Author(s)
Young Lee
Ajibola B. Bakare
Jhuree Hong
Claus-Peter Richter
Jonathan Kuriakose
Affiliation(s)
Central Michigan University College of Medicine; Tulane School of Medicine; Freelance; Northwestern Medicine Department of Otolaryngology ;
Abstract:
Educational Objective: At the conclusion of this presentation, the participants should be able to understand the potential use of LLMs in systematic reviews of topics within OHNS.
Objectives: Large language models (LLMs), such as ChatGPT and Bard, are generative deep learning algorithms that can process large datasets. There are several potential uses for LLMs within medical research; however, few have examined their potential in carrying out systematic reviews in otolaryngology-head and neck surgery (OHNS). This study aims to compare the efficacy of ChatGPTv3.5 and Bard in conducting systematic literature reviews within OHNS.
Study Design: Literature review comparative analysis.
Methods: The methods of three systematic reviews, which used PRISMA guidelines, were replicated using ChatGPTv3.5 and Bard. The outputs generated were compiled by author, paper title, publication year, and journal and compared to reference articles cited in the systematic review.

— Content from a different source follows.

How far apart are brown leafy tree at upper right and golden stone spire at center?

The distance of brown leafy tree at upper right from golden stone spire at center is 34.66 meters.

Each output was cross-referenced with medical databases, to determine authenticity of the outputs' journals.
Results: Several themes emerged comparing Bard and ChatGPT across the three reference systematic reviews. In replicating Wong et al.’s review, Bard generated more outputs than ChatGPT. Furthermore, Bard demonstrated a broader date range than ChatGPT in replicating Jabbour et al.’s review. Finally, in Wu et al.’s review, ChatGPT#2 identified more genuine outputs than Bard#2.
Conclusions: LLMs did not accurately replicate the methodology of a peer reviewed manuscript and should be utilized with caution. The outputs contained several inaccuracies, ranging from fictitious citations to citations with partial truths. Neither Bard nor ChatGPT provided good accuracy or identification of authentic papers suitable for systematic reviews. PRISMA and other literature review guidelines remain the gold standard.